Mnemonic for closed-form Bayesian univariate inference with Gaussians

The following note helps me remember the closed-form solution for Bayesian inference using Gaussian distributions, which comes in handy very often. See Bishop p.98 (2.141 and 2.142) for closed-form parameter updates for univariate Bayesian inference using a Gaussian likelihood with conjugate Gaussian prior. Let’s start with the rule for the posterior mean:

$$\mu_{new} = \frac{\sigma^2}{N \sigma_{0}^2 + \sigma^2} \mu_0 + \frac{N \sigma_{0}^2}{N \sigma_{0}^2 + \sigma^2} \mu_{MLE}$$

Where we know that the maximum likelihood estimate for the mean is the sample mean:

$$\mu_{MLE} = \frac{1}{N} \sum_{n=1}^N x_{n}$$

See the bottom of this post for a derivation of the maximum likelihood estimate for the mean. Notice that the mean update has the following shape, balancing between the prior mean and the data sample mean:

$$\mu_{new} = \lambda \mu_{0} + (1-\lambda) \mu_{MLE}$$

With

$$ \lambda = \frac{\sigma^2}{N \sigma_{0}^2 + \sigma^2}$$

I find this form a bit hard to remember by heart. We can also think of this weighting factor $\lambda$ as the prior precision divided by the posterior precision. This is not immediately obvious, but we can already see in the formula for $\mu_{new}$ that, as the posterior precision increases, the posterior density becomes more concentrated around the maximum likelihood solution for the mean, $\mu_{MLE}$, since then $\lambda$ diminishes and $(1-\lambda)$ will be larger.
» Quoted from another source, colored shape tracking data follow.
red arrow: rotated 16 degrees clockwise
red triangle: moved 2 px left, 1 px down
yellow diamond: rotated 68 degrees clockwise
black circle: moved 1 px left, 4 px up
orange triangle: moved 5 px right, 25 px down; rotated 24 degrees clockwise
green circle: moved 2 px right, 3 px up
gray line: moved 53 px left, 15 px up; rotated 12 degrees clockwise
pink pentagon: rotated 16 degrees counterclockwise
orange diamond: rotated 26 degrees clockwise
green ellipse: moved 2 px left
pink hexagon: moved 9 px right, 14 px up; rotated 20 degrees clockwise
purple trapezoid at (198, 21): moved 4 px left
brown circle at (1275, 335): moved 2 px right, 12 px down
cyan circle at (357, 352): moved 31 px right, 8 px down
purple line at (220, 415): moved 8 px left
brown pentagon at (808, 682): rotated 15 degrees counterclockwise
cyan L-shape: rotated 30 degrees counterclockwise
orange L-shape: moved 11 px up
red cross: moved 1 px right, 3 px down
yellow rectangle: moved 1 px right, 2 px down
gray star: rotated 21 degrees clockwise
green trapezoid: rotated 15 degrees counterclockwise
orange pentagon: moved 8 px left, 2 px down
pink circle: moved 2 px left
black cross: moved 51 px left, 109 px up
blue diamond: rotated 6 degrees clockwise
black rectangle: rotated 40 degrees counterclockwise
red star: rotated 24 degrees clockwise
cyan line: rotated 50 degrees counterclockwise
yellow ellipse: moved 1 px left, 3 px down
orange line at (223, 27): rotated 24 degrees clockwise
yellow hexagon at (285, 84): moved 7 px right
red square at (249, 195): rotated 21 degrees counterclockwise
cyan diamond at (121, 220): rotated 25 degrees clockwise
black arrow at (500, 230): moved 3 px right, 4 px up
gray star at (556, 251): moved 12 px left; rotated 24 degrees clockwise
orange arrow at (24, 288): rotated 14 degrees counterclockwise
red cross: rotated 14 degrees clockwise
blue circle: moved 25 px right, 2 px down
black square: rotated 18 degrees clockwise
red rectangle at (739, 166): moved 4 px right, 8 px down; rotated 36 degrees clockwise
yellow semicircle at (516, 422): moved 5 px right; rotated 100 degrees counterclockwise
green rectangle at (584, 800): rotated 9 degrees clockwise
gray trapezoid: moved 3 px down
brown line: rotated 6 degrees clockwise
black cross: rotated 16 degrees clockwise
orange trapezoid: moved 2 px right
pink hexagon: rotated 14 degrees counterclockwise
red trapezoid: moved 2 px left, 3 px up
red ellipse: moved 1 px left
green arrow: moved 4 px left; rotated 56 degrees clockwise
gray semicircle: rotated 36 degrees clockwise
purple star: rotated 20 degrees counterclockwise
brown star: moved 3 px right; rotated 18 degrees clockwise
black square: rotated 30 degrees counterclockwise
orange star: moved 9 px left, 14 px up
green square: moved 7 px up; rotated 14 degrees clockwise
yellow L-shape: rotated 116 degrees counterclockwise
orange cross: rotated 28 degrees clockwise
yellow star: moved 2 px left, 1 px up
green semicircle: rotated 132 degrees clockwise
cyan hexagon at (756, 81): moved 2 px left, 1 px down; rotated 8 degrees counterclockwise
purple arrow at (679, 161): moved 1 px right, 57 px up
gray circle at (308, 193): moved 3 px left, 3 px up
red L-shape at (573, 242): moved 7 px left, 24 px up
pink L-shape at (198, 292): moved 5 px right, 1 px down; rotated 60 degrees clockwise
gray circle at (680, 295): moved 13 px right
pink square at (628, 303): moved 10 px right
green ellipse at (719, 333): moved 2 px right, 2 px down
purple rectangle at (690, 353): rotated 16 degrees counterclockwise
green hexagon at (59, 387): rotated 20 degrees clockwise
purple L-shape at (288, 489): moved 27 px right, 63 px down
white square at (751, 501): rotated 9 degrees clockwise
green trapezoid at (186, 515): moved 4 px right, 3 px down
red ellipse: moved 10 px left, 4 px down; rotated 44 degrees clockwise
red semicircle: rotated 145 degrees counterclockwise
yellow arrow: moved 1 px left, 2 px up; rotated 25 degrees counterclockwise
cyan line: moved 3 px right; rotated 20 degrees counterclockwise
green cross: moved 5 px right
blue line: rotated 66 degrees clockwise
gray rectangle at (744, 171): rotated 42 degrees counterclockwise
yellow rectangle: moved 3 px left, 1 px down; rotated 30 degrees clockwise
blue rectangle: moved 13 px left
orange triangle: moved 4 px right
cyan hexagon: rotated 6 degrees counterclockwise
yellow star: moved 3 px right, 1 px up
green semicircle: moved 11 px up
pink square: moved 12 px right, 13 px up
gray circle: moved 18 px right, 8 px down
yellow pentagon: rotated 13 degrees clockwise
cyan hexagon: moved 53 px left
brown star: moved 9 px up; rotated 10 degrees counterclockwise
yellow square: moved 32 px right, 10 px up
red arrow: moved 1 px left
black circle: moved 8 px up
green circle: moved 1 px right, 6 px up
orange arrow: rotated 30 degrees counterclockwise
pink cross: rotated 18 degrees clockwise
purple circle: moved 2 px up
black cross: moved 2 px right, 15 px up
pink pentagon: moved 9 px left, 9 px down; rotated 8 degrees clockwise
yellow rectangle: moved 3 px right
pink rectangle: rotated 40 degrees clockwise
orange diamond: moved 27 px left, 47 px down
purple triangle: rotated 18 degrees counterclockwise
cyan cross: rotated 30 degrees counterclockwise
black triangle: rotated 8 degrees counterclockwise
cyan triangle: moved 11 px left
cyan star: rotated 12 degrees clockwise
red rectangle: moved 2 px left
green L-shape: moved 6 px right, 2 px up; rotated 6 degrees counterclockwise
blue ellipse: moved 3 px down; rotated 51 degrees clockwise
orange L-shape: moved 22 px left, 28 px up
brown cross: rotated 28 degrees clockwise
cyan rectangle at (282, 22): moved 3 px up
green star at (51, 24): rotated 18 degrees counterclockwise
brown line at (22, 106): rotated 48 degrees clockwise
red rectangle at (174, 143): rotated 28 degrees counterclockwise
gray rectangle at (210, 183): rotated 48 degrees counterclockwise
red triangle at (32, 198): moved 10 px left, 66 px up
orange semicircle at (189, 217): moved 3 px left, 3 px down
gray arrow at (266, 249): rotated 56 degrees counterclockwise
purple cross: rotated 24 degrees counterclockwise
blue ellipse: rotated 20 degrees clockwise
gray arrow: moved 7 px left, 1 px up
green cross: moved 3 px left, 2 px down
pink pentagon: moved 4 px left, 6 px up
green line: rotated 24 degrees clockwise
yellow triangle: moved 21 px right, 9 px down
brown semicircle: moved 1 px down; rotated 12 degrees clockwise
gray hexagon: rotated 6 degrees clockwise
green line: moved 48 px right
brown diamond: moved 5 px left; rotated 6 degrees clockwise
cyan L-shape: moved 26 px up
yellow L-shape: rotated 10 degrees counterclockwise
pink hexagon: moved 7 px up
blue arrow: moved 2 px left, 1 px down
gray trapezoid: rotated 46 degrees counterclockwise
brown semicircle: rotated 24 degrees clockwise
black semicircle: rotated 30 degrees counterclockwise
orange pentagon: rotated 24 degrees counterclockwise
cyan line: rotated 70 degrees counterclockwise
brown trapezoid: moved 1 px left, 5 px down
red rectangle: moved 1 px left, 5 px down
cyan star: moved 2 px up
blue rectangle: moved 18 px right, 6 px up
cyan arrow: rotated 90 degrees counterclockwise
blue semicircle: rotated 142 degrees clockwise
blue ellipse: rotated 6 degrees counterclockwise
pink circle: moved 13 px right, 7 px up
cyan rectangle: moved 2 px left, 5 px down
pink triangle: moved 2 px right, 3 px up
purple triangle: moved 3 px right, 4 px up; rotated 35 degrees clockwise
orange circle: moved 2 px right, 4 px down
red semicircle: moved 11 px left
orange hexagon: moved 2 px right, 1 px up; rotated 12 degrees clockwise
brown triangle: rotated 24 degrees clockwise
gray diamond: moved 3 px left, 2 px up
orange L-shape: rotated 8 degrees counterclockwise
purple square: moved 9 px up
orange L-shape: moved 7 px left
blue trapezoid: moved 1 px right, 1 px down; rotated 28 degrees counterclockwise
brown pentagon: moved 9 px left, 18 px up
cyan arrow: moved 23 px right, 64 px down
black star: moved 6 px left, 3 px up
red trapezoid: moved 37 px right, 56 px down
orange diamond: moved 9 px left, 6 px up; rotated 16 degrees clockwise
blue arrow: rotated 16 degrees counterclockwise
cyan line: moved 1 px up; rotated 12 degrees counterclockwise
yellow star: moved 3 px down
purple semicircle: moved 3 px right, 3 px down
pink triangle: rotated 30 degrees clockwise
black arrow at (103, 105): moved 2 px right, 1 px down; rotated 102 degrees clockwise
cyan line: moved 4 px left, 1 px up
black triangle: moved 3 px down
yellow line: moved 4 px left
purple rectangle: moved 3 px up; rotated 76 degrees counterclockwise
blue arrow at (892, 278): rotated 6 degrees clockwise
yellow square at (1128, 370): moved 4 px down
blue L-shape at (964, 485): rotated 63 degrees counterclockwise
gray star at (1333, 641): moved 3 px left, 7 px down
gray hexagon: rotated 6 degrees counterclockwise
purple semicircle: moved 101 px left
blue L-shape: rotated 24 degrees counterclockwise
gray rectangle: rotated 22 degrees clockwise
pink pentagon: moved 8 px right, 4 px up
Let’s first write down the posterior variance from Bishop and see how we can use it to support above intuition:

$$\sigma_{new}^2 = ( \frac{1}{\sigma_{0}^2} + \frac{N}{\sigma^2} )^{-1}$$

This formula is much easier to remember in terms of precision $\tau = \frac{1}{\sigma^2}$:

$$\tau_{new} = \tau_{0} + N \tau$$

Which intuitively reads: the posterior precision is the prior precision plus N times the precision of the likelihood function. The multiplication by N shows the again intuitive result that the more observations you make, the more “certain” the posterior distribution becomes.

It’s not immediately obvious that that $\lambda = \frac{\tau_{0}}{\tau_{new}}$ so let’s write it out:

$$\frac{\tau_{0}}{\tau_{new}} = \frac{\tau_{0}}{ \tau_{0} +_N \tau }$$ $$= \frac{ \frac{1}{\sigma_{0}^2} }{ \frac{1}{\sigma_{0}^2} + \frac{N}{\sigma^2}}$$

Multiplying both sides with $\sigma_{0}^2$ gives:

$$= \frac{1}{ 1 + \frac{N\sigma_{0}}{\sigma^2} }$$

Multiplying both sides with $\sigma^2$ gives:

$$= \frac{\sigma^2}{ \sigma^2 + N\sigma_{0}^2 } = \lambda$$

QED.

This results suggest that it’s efficient to first compute the new variance, and then use this variance to compute $\lambda$ in the formula for the posterior mean.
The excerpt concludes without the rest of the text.